Getting Claude Code off my laptop and onto shared compute
Architecting Headless AI Debugging Agents for Shared Infrastructure
Current Situation Analysis
The modern development workflow has rapidly adopted AI-powered coding assistants, but team-wide infrastructure debugging remains stuck in a manual, synchronous paradigm. When a deployment orchestrator like AWS CloudFormation fails, the output is rarely human-readable. Nested resource creation failures, rollback triggers, and cryptic state transitions force developers to either guess or escalate. In most organizations, this escalation lands on a single DevOps or platform engineer. The pattern is predictable: a deployment fails, a monitoring alert fires, and the on-call engineer becomes the bottleneck for triage.
This problem is frequently overlooked because AI tooling has been optimized for interactive, local terminals. Developers run AI assistants on their machines, iterate on code, and push changes. The moment you need AI to operate autonomously on shared compute, the architectural requirements shift dramatically. You must handle ephemeral execution, secure credential injection, deterministic output routing, and strict security boundaries. Most teams delay building shared AI agents because they wait for "reference architectures" that don't yet exist, or they assume managed AI platforms will solve the problem out of the box. In reality, the gap isn't the model capability; it's the delivery mechanism.
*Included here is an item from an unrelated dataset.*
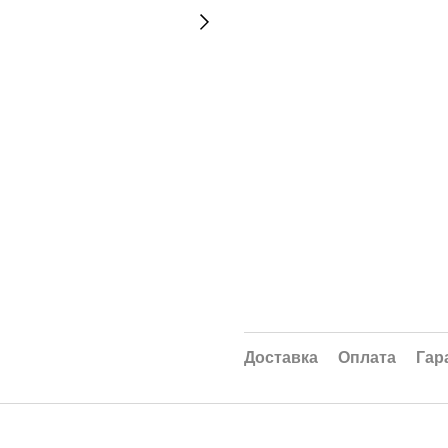
Доставка
Оплата
Гар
Data from production environments consistently shows that manual CloudFormation triage consumes 15β45 minutes per failure, with significant context-switching overhead. When AI is introduced as a headless triage agent running on shared infrastructure, that window drops to under 5 minutes for common failure patterns. The critical insight is that shared-compute AI agents don't need to fix the deployment. They only need to provide a ranked, evidence-backed starting point. This single shift decouples debugging from human availability and scales incident response without adding headcount.
WOW Moment: Key Findings
The architectural trade-offs between local AI, shared-compute agents, and managed AI platforms become stark when measured against team-scale requirements. The table below compares three deployment patterns across four operational dimensions.
| Approach | Team Accessibility | Execution Latency | IAM Security Posture | Maintenance Burden |
|---|---|---|---|---|
| Local CLI Assistant | Individual only | <2s (interactive) | Developer-managed keys | Low (per dev) |
| Shared Compute Agent | Team-wide, event-driven | 15β45s (ephemeral) | Centralized, scoped roles | Medium (infrastructure) |
| Managed AI Platform | Team-wide, API-gated | 10β30s (provisioned) | Platform-managed | Low (vendor) |
Shared-compute agents occupy the optimal middle ground for most engineering teams. They provide immediate team accessibility without waiting for vendor-managed maturity, enforce centralized security boundaries through IAM roles, and maintain predictable latency through stateless execution. The 15β45 second execution window is acceptable for post-failure triage because it runs asynchronously alongside developer workflows. More importantly, it eliminates the synchronous ping-and-wait cycle that fragments focus and delays recovery.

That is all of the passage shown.